Within a few minutes he had a fairly heavy pot, almost too heavy for him to lift by himself. He dragged the pot over to the switch and grunted it up into place. With some satisfaction, he listened to the gears grind once more and watched as the doors opened to a little more than three quarters open. That would have to do. Working quickly he placed the larger shards on top of the anvil pot and dusted off his hands. Then he picked up his torch and set off into the next chamber hoping that he wasn’t too late to help Radcliffe out of whatever mischief that he had gotten himself into. He quickened his pace a little and stepped forward into the unknown.
When Jeremiah reached the next chamber, he saw to what purpose that Radcliffe had used the large urn. There was a similar switch in this room that seemed to control the door to a further inner chamber. The switch seemed part of a larger more elaborate system than the one that had taken up the last few minutes of his life. There were ornate brass decorations on a large stone and crystal gods carved into the altar. Jeremiah recognized Zeus mostly because of the beard, but the lightning he was carrying made identification simpler. The other gods were not so iconic to him so he largely ignored them. He left his torch in one of the recesses he found and looked toward the further inner chamber.
Jeremiah crept toward the door and tried to hear what was going on, but only heard muffled voices there. Then he decided that there was nothing for it but to try to creep in there and get the lay of the land. He knelt down and started to crawl into the door.
As soon as he had most of his body in the chamber, he noticed that the room was a larger version of the chamber just outside. The statues of the gods much larger and much more ornate and detailed. They seemed to be looking down at him balefully with those eyes made of quartz. Jeremiah shimmied between what looked like a granite pew and a work bench. On the work bench there were assorted vials and test tubes dusty with neglect and disuse.

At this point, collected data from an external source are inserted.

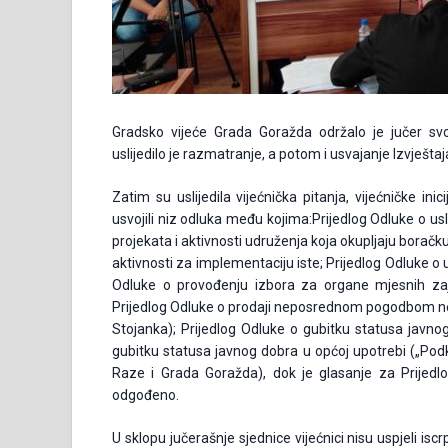
Gradsko vijeće Grada Goražda održalo je jučer s
uslijedilo je razmatranje, a potom i usvajanje Izvještaj
Zatim su uslijedila vijećnička pitanja, vijećničke ini
usvojili niz odluka među kojima:Prijedlog Odluke o usl
projekata i aktivnosti udruženja koja okupljaju boračk
aktivnosti za implementaciju iste; Prijedlog Odluke o
Odluke o provođenju izbora za organe mjesnih za
Prijedlog Odluke o prodaji neposrednom pogodbom ne
Stojanka); Prijedlog Odluke o gubitku statusa javnog
gubitku statusa javnog dobra u općoj upotrebi („Po
Raze i Grada Goražda), dok je glasanje za Prijedl
odgođeno.
U sklopu jučerašnje sjednice vijećnici nisu uspjeli i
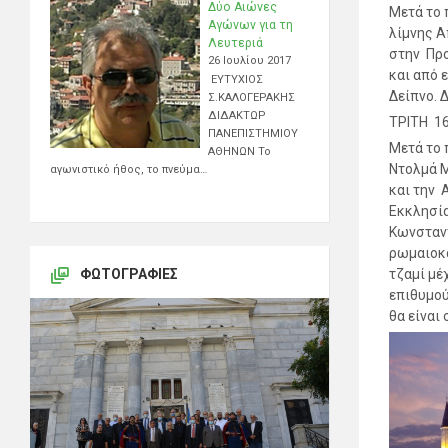
Δύο Αιώνες
Μετά το 
Αγώνων για τη
λίμνης Α
Λευτεριά
στην Προ
26 Ιουλίου 2017
και από 
ΕΥΤΥΧΙΟΣ
Δείπνο. 
Σ.ΚΑΛΟΓΕΡΑΚΗΣ
ΔΙΔΑΚΤΩΡ
ΤΡΙΤΗ 1
ΠΑΝΕΠΙΣΤΗΜΙΟΥ
Μετά το 
ΑΘΗΝΩΝ Το
Ντολμά Μ
αγωνιστικό ήθος, το πνεύμα…
και την 
Εκκλησία
Κωνσταντ
ρωμαιοκα
ΦΩΤΟΓΡΑΦΊΕΣ
τζαμί μέ
επιθυμού
θα είναι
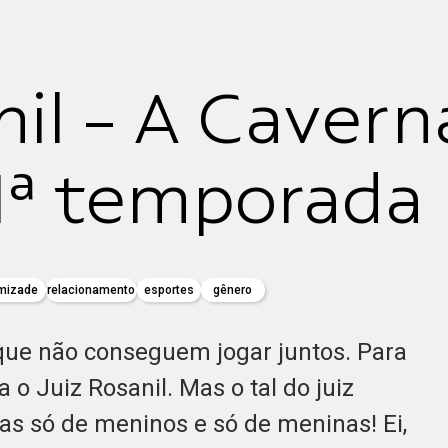
il - A Cavern
 1ª temporada
mizade
relacionamento
esportes
gênero
que não conseguem jogar juntos. Para
 o Juiz Rosanil. Mas o tal do juiz
as só de meninos e só de meninas! Ei,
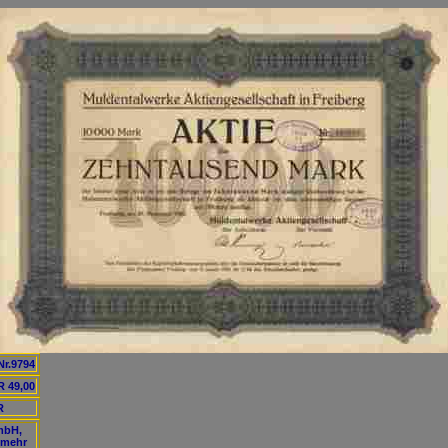
Nr.9794
 49,00
R
mbH,
 mehr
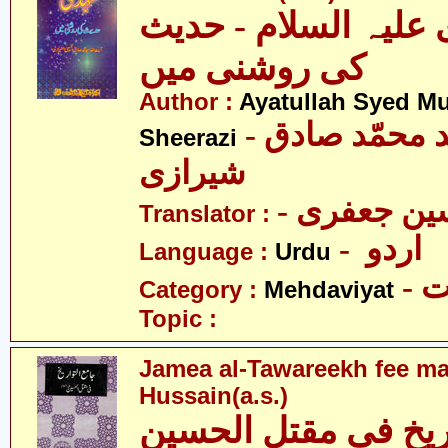
 علیہ السلام - حدیث
کی روشنی میں
Author :
Ayatullah Syed 
- آیت اللہ سیّد محمّد صادق
Sheerazi
شیرازی
- ن جعفری
Translator :
- اردو
Language :
Urdu
-
Category :
Mehdaviyat
Topic :
Jamea al-Tawareekh fee maq
Hussain(a.s.)
اریخ فی مقتل الحسین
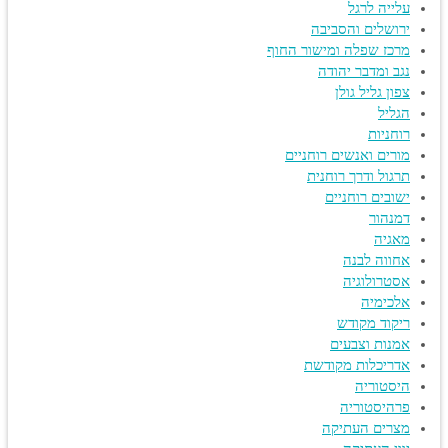
עלייה לרגל
ירושלים והסביבה
מרכז שפלה ומישור החוף
נגב ומדבר יהודה
צפון גליל גולן
הגליל
רוחניות
מורים ואנשים רוחניים
תרגול ודרך רוחנית
ישובים רוחניים
דמנהור
מאגיה
אחווה לבנה
אסטרולוגיה
אלכימיה
ריקוד מקודש
אמנות וצבעים
אדריכלות מקודשת
היסטוריה
פרהיסטוריה
מצרים העתיקה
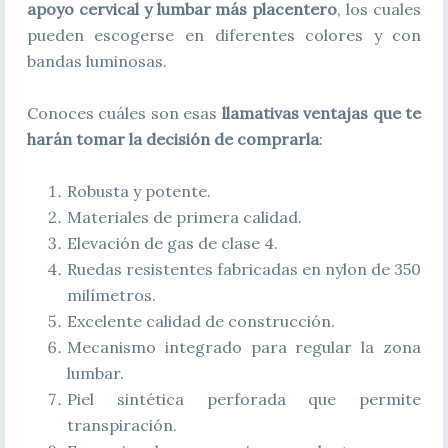
apoyo cervical y lumbar más placentero
, los cuales
pueden escogerse en diferentes colores y con
bandas luminosas.
Conoces cuáles son esas
llamativas ventajas que te
harán tomar la decisión de comprarla
:
Robusta y potente.
Materiales de primera calidad.
Elevación de gas de clase 4.
Ruedas resistentes fabricadas en nylon de 350
milímetros.
Excelente calidad de construcción.
Mecanismo integrado para regular la zona
lumbar.
Piel sintética perforada que permite
transpiración.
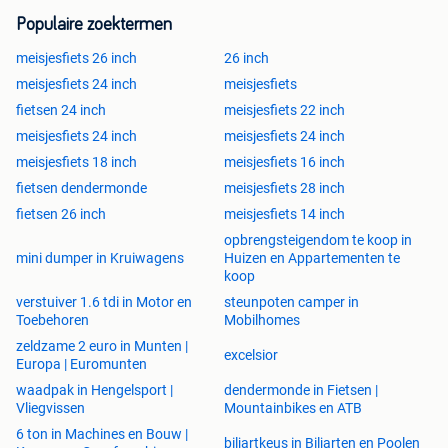
Populaire zoektermen
meisjesfiets 26 inch
26 inch
meisjesfiets 24 inch
meisjesfiets
fietsen 24 inch
meisjesfiets 22 inch
meisjesfiets 24 inch
meisjesfiets 24 inch
meisjesfiets 18 inch
meisjesfiets 16 inch
fietsen dendermonde
meisjesfiets 28 inch
fietsen 26 inch
meisjesfiets 14 inch
opbrengsteigendom te koop in
mini dumper in Kruiwagens
Huizen en Appartementen te
koop
verstuiver 1.6 tdi in Motor en
steunpoten camper in
Toebehoren
Mobilhomes
zeldzame 2 euro in Munten |
excelsior
Europa | Euromunten
waadpak in Hengelsport |
dendermonde in Fietsen |
Vliegvissen
Mountainbikes en ATB
6 ton in Machines en Bouw |
biljartkeus in Biljarten en Poolen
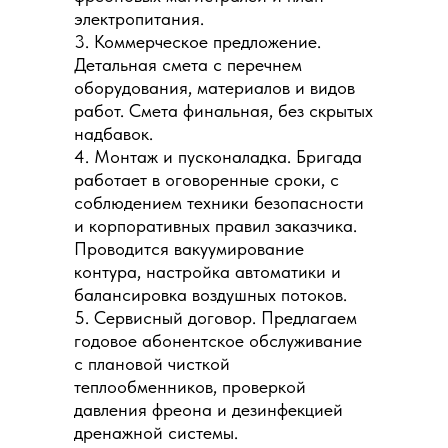
электропитания.
3. Коммерческое предложение.
Детальная смета с перечнем
оборудования, материалов и видов
работ. Смета финальная, без скрытых
надбавок.
4. Монтаж и пусконаладка. Бригада
работает в оговоренные сроки, с
соблюдением техники безопасности
и корпоративных правил заказчика.
Проводится вакуумирование
контура, настройка автоматики и
балансировка воздушных потоков.
5. Сервисный договор. Предлагаем
годовое абонентское обслуживание
с плановой чисткой
теплообменников, проверкой
давления фреона и дезинфекцией
дренажной системы.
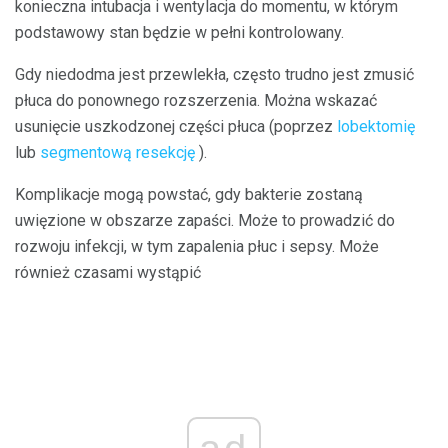
konieczna intubacja i wentylacja do momentu, w którym
podstawowy stan będzie w pełni kontrolowany.
Gdy niedodma jest przewlekła, często trudno jest zmusić
płuca do ponownego rozszerzenia. Można wskazać
usunięcie uszkodzonej części płuca (poprzez
lobektomię
lub
segmentową resekcję
).
Komplikacje mogą powstać, gdy bakterie zostaną
uwięzione w obszarze zapaści. Może to prowadzić do
rozwoju infekcji, w tym zapalenia płuc i sepsy. Może
również czasami wystąpić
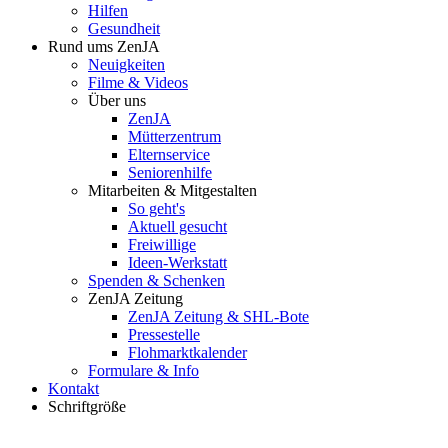
Hilfen
Gesundheit
Rund ums ZenJA
Neuigkeiten
Filme & Videos
Über uns
ZenJA
Mütterzentrum
Elternservice
Seniorenhilfe
Mitarbeiten & Mitgestalten
So geht's
Aktuell gesucht
Freiwillige
Ideen-Werkstatt
Spenden & Schenken
ZenJA Zeitung
ZenJA Zeitung & SHL-Bote
Pressestelle
Flohmarktkalender
Formulare & Info
Kontakt
Schriftgröße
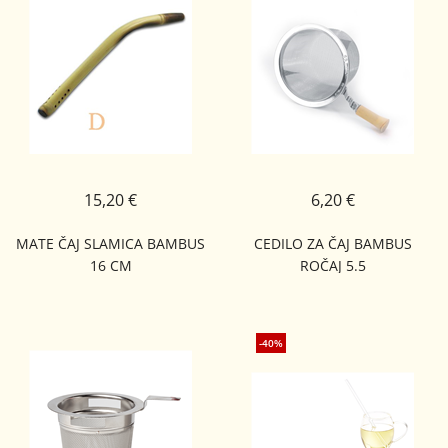
15,20 €
6,20 €
MATE ČAJ SLAMICA BAMBUS
CEDILO ZA ČAJ BAMBUS
16 CM
ROČAJ 5.5
-40%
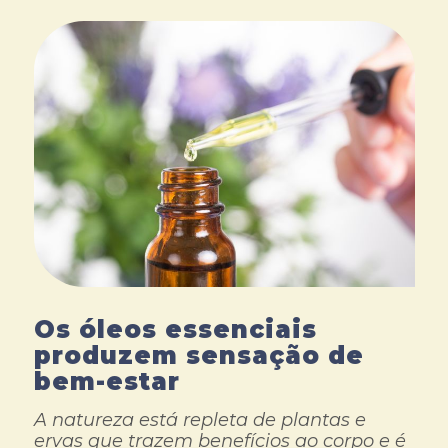
Os óleos essenciais
produzem sensação de
bem-estar
A natureza está repleta de plantas e
ervas que trazem benefícios ao corpo e é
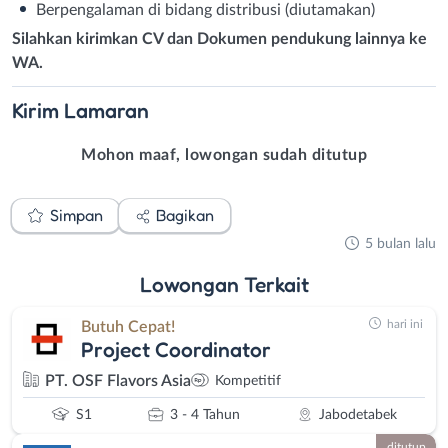
Berpengalaman di bidang distribusi (diutamakan)
Silahkan kirimkan CV dan Dokumen pendukung lainnya ke
WA.
Kirim
Lamaran
Mohon maaf, lowongan sudah ditutup
Simpan
Bagikan
5 bulan lalu
Lowongan
Terkait
hari ini
Butuh Cepat!
Project Coordinator
PT. OSF Flavors Asia
Kompetitif
S1
3 - 4 Tahun
Jabodetabek
ditutup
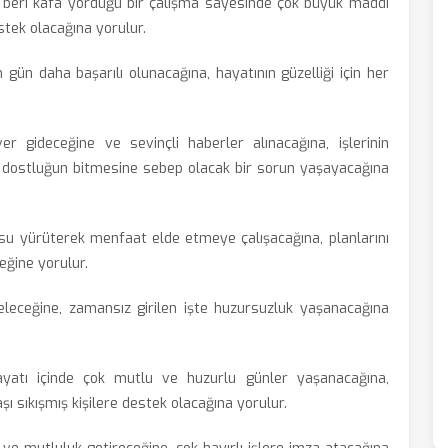
beri kafa yorduğu bir çalışma sayesinde çok büyük maddi
stek olacağına yorulur.
 gün daha başarılı olunacağına, hayatının güzelliği için her
r gideceğine ve sevinçli haberler alınacağına, işlerinin
 dostluğun bitmesine sebep olacak bir sorun yaşayacağına
u yürüterek menfaat elde etmeye çalışacağına, planlarını
eğine yorulur.
eleceğine, zamansız girilen işte huzursuzluk yaşanacağına
yatı içinde çok mutlu ve huzurlu günler yaşanacağına,
şı sıkışmış kişilere destek olacağına yorulur.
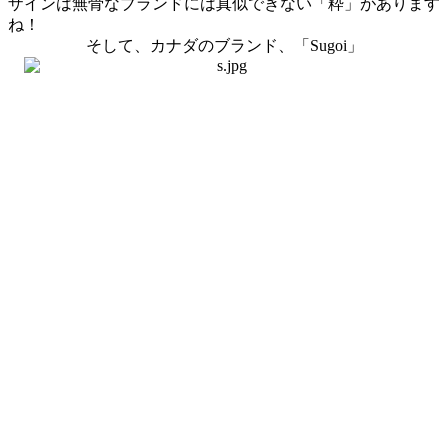
ザインは無骨なブランドには真似できない「粋」があります
ね！
そして、カナダのブランド、「Sugoi」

He listened again and discovered that he could make out Radcliffe’s voice quite clearly now. He seemed to be thinking out loud to himself. A habit that he had tried to break Jeremiah of on several occasions, but still could not help but doing himself. Jeremiah tried to get a little closer to the source of the sound and carefully slinked around the pew until he could get a good view of the action in the chamber.
Radcliffe was alone in front of the shrine, apparently looking for some sort of switch or release. Jeremiah thought of approaching Radcliffe, but something held him there. Perhaps it was shame of seeing the older man in a private moment. Maybe he wanted to know what was so important that they had risked both their hides to obtain it. Jeremiah was loath to put a name to it, but there he was watching Radcliffe try to decipher the Greek writing on the floor.
Radcliffe seemed to have a eureka moment. Jeremiah couldn’t see exactly what he had done, but one of the goddess statues opened to reveal a small alcove that she had been concealing all this time. Radcliffe was bouncing with excitement, behavior that Jeremiah never would have attributed to him, but there he was giddy as a schoolboy.
Just as Radcliffe was beginning to regain his composure and walk to attain his new prize, Jeremiah heard footsteps behind him. Cornelius Ayres walked in.
“Radcliffe! I see that you have made it easier for me to attain my prize. Stop right there, if you please.”
The gun Ayres held rang out a punctuation that stopped Radcliffe in his tracks and Jeremiah slunk down further into his hiding place.